** Records provided follows **
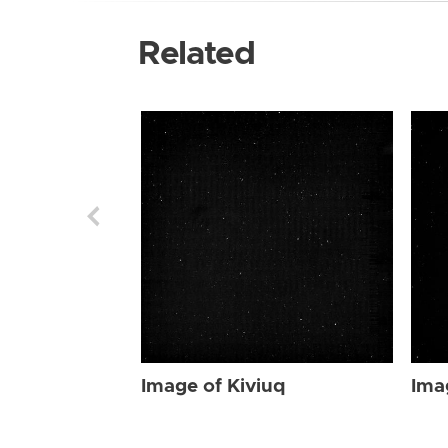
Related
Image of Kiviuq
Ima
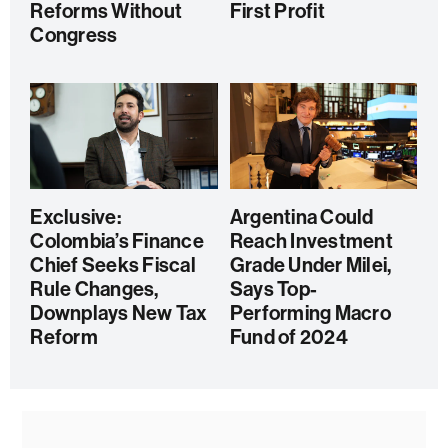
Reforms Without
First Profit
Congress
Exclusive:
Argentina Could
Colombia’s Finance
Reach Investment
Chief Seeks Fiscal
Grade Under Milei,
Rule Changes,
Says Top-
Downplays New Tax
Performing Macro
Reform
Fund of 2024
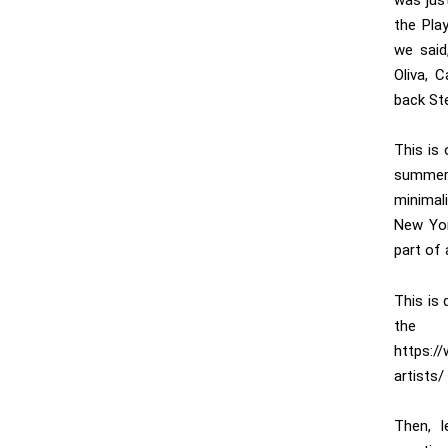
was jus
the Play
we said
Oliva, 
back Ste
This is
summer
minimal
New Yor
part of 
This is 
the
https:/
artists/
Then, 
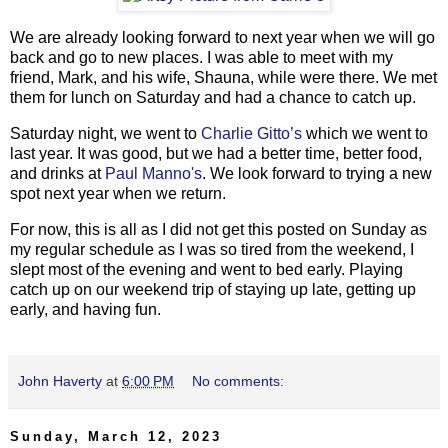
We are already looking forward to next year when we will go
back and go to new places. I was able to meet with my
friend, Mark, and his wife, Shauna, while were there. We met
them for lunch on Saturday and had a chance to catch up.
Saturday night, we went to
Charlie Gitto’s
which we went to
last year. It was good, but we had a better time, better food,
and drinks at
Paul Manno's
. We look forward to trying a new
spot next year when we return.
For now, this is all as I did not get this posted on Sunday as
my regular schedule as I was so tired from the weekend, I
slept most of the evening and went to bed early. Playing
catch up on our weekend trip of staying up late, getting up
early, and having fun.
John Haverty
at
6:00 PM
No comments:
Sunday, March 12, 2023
** End of Records provided **
** Records provided follows **
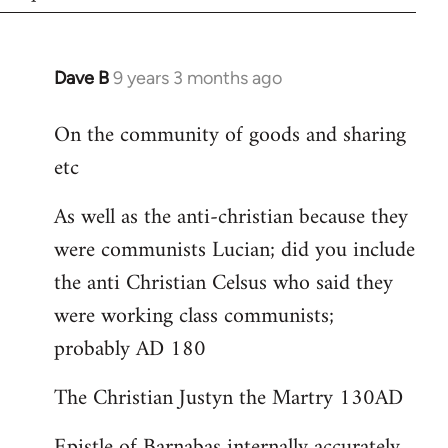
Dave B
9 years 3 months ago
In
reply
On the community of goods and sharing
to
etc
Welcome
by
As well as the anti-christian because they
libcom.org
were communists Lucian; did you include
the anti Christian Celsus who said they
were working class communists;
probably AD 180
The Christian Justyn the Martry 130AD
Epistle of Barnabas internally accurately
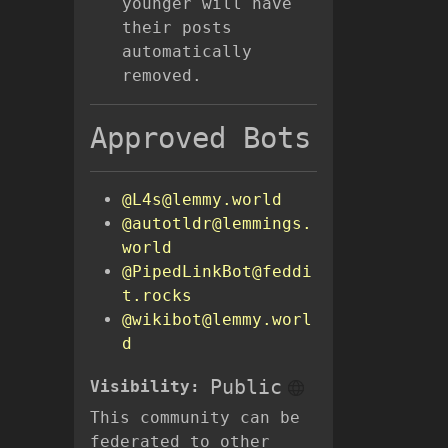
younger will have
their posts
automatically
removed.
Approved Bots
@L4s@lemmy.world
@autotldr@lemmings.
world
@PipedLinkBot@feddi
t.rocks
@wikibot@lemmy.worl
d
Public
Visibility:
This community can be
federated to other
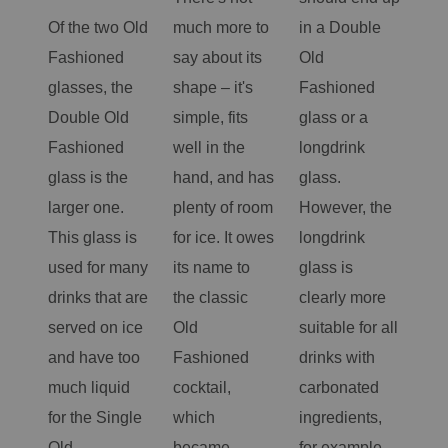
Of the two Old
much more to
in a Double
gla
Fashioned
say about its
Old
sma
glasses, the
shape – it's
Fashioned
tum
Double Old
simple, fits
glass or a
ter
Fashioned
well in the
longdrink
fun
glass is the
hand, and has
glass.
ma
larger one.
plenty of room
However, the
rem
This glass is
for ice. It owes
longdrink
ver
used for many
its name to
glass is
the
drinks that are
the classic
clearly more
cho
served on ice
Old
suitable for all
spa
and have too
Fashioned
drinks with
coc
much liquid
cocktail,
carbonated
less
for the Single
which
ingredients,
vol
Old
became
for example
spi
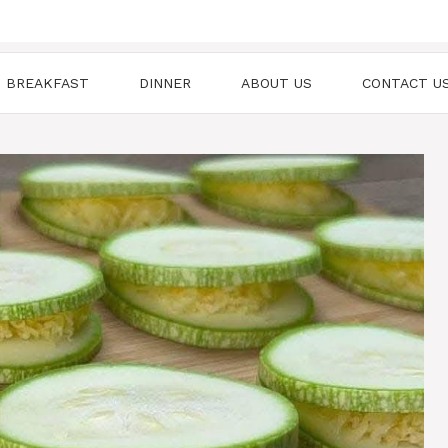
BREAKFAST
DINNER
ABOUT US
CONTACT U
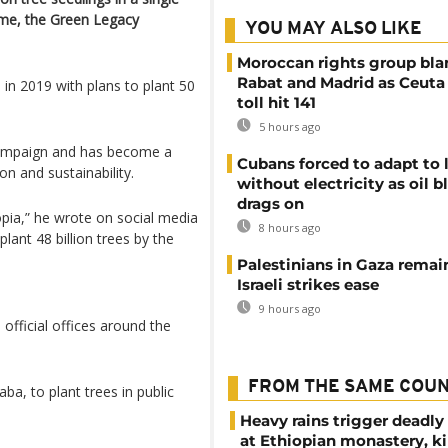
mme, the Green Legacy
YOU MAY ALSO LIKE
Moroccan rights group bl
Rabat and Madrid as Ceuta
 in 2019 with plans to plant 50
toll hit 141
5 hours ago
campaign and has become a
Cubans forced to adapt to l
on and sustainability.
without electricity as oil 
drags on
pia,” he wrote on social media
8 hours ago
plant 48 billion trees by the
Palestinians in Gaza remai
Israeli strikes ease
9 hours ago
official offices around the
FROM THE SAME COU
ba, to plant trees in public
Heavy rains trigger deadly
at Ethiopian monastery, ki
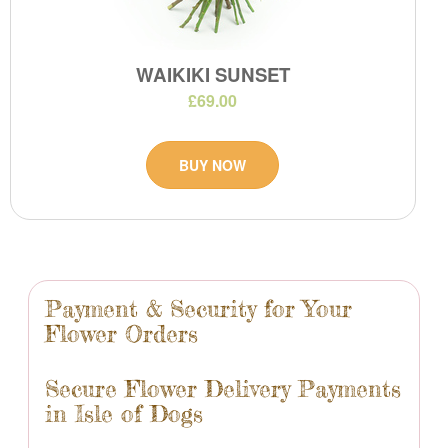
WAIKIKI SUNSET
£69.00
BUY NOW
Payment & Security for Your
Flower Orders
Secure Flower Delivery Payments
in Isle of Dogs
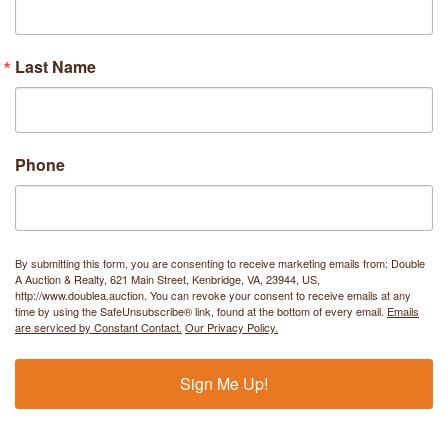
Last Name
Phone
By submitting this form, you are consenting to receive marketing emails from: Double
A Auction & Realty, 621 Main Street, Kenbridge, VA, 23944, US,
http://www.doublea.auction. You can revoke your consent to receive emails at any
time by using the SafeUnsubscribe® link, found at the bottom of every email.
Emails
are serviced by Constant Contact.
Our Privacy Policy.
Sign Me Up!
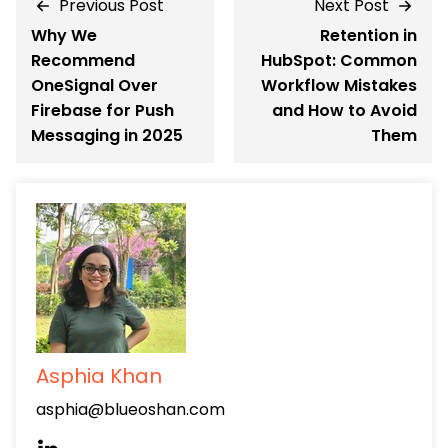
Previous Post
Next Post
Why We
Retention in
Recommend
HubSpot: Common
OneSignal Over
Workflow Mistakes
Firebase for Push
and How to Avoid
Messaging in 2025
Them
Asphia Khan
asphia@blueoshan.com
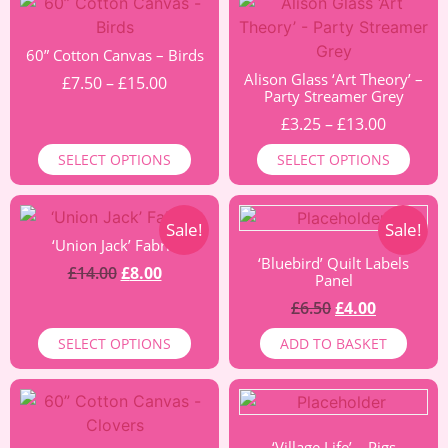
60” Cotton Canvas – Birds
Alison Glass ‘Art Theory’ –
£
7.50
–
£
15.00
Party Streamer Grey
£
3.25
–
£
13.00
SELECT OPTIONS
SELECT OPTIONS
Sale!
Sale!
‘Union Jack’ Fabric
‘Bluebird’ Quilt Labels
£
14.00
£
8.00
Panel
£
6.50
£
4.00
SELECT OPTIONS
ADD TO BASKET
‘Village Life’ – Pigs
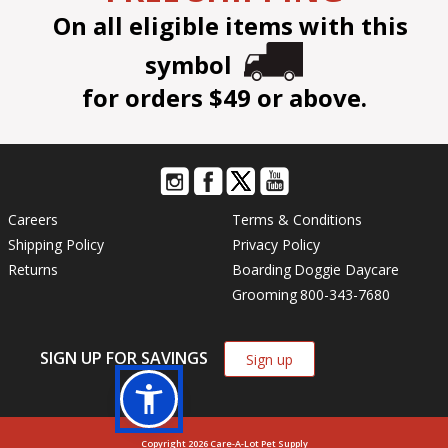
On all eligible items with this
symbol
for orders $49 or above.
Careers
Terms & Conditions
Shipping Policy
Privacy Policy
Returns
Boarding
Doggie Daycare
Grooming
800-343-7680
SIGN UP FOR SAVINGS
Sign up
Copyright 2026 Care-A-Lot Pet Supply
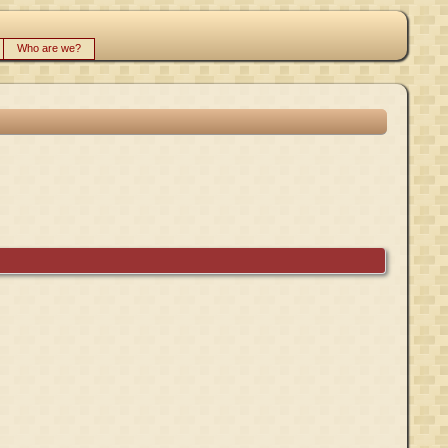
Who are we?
** End of Records provided **
** Records provided follows **
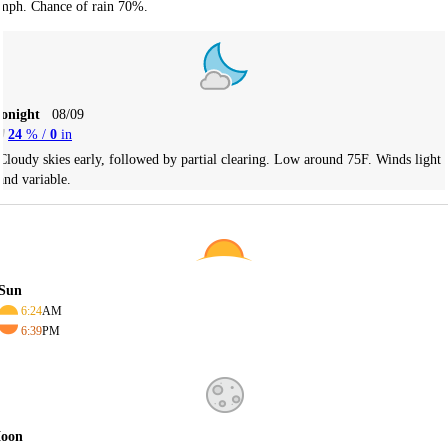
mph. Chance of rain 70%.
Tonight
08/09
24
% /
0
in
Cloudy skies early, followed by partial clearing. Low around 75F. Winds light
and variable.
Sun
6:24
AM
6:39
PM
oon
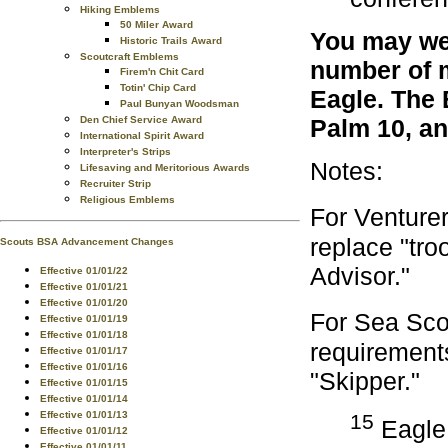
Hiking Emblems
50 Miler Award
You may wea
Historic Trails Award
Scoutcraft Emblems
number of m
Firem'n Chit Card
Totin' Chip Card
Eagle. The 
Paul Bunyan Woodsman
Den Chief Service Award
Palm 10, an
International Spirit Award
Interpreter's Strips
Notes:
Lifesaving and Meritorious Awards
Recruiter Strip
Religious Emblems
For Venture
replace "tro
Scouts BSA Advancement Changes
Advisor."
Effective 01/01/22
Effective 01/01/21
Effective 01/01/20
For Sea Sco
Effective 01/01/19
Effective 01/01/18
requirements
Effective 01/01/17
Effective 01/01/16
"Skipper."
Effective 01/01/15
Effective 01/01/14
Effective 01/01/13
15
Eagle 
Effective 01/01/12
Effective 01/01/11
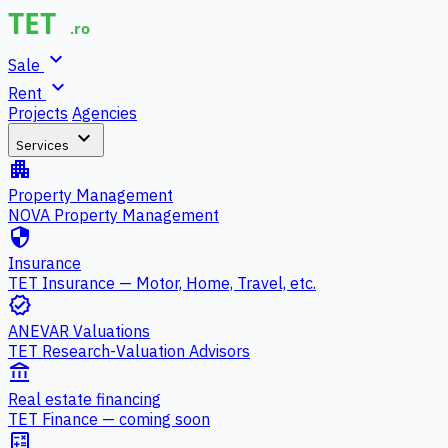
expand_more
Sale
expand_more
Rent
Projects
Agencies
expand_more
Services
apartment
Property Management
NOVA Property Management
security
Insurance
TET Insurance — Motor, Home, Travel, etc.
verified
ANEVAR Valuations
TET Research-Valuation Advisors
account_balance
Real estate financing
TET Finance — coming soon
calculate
** End of Records provided **
Required action -> Show each line of the records above containing "weekend".

Exercise result ->
my regular schedule as I was so tired from the weekend, I
catch up on our weekend trip of staying up late, getting up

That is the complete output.